-- Opening Marker --

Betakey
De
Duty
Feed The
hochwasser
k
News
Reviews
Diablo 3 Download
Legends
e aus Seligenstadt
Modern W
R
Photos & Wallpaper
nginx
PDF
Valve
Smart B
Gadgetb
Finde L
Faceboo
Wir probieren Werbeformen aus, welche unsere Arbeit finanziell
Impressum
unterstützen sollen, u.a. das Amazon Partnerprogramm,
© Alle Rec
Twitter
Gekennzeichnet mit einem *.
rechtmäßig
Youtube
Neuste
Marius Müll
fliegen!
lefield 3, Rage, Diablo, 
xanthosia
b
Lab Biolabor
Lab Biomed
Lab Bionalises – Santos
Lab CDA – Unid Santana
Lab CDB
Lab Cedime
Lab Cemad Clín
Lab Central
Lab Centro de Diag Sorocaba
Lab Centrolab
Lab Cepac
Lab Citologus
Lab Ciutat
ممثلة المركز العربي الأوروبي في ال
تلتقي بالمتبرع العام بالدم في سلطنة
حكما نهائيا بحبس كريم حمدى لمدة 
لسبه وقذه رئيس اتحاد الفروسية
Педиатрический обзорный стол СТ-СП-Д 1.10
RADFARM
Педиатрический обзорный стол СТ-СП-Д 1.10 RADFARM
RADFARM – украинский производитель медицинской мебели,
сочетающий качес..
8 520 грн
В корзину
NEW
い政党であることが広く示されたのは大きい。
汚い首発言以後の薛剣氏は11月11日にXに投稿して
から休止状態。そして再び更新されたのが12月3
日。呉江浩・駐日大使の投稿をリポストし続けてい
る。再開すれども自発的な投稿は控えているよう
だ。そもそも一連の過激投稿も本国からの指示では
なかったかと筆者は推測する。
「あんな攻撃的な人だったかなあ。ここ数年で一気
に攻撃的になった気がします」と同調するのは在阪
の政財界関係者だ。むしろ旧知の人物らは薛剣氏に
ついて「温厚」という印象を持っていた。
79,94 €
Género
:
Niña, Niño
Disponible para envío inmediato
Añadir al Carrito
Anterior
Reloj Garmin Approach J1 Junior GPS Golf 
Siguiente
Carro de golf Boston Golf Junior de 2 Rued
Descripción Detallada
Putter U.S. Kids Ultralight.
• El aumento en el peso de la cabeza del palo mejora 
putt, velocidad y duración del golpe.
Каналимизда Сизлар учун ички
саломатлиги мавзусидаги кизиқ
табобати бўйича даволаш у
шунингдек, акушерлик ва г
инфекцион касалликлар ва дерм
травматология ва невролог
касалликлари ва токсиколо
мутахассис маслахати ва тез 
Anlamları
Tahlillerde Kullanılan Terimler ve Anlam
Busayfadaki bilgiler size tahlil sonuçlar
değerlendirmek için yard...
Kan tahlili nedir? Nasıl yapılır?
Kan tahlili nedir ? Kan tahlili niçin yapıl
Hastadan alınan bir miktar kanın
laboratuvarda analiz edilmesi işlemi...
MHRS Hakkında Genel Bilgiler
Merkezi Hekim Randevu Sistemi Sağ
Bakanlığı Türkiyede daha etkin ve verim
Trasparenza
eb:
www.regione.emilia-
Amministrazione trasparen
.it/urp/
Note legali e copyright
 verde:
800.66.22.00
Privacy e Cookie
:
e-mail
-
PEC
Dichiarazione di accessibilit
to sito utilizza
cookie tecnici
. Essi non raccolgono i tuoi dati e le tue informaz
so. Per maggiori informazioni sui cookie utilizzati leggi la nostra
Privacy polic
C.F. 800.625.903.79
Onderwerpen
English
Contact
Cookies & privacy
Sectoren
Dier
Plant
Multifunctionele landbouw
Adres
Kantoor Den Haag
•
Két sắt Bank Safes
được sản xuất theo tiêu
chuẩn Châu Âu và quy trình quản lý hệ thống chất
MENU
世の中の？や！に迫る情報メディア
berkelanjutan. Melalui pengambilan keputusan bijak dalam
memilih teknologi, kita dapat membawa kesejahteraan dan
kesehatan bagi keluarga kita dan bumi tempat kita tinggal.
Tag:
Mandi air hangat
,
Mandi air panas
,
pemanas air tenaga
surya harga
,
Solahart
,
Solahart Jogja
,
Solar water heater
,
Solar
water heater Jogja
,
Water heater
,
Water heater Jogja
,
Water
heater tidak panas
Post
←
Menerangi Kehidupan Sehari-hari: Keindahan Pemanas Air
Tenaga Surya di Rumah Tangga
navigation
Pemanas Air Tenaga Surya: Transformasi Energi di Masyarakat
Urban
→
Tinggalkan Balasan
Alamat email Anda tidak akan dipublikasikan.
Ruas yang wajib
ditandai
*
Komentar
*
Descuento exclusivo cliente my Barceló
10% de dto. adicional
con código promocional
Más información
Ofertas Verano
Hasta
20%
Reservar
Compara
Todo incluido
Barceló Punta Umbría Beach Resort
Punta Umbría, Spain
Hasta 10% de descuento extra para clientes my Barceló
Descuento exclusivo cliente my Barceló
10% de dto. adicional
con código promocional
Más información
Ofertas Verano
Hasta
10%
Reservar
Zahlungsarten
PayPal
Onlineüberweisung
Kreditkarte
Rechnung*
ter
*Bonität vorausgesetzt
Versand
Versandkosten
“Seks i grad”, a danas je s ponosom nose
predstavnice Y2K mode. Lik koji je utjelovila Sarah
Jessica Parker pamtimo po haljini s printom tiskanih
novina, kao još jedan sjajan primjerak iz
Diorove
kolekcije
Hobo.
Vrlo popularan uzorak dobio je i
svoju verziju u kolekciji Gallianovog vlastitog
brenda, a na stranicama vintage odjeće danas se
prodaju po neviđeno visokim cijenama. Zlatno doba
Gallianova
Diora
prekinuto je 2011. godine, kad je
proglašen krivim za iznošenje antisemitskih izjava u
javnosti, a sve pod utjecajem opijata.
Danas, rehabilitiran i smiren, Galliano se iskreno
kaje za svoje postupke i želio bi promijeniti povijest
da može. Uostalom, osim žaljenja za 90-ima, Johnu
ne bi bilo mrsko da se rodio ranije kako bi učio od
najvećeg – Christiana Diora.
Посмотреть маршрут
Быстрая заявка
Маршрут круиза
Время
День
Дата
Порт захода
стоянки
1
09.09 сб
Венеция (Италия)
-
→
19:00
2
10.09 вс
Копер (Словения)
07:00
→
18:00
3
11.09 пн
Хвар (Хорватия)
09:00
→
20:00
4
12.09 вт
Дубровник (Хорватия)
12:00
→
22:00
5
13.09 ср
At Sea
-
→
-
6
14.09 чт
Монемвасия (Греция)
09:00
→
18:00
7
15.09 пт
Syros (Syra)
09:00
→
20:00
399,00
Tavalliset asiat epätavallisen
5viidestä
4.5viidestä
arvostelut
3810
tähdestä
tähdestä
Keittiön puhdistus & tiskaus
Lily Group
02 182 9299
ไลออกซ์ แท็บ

-- Closing Marker --

Nothing but the lines from the first line of the listing above through the line holding "حكما نهائيا بحبس كريم حمدى لمدة" should be reproduced, and each must match exactly.

Betakey
De
Duty
Feed The
hochwasser
k
News
Reviews
Diablo 3 Download
Legends
e aus Seligenstadt
Modern W
R
Photos & Wallpaper
nginx
PDF
Valve
Smart B
Gadgetb
Finde L
Faceboo
Wir probieren Werbeformen aus, welche unsere Arbeit finanziell
Impressum
unterstützen sollen, u.a. das Amazon Partnerprogramm,
© Alle Rec
Twitter
Gekennzeichnet mit einem *.
rechtmäßig
Youtube
Neuste
Marius Müll
fliegen!
lefield 3, Rage, Diablo, 
xanthosia
b
Lab Biolabor
Lab Biomed
Lab Bionalises – Santos
Lab CDA – Unid Santana
Lab CDB
Lab Cedime
Lab Cemad Clín
Lab Central
Lab Centro de Diag Sorocaba
Lab Centrolab
Lab Cepac
Lab Citologus
Lab Ciutat
ممثلة المركز العربي الأوروبي في ال
تلتقي بالمتبرع العام بالدم في سلطنة
حكما نهائيا بحبس كريم حمدى لمدة 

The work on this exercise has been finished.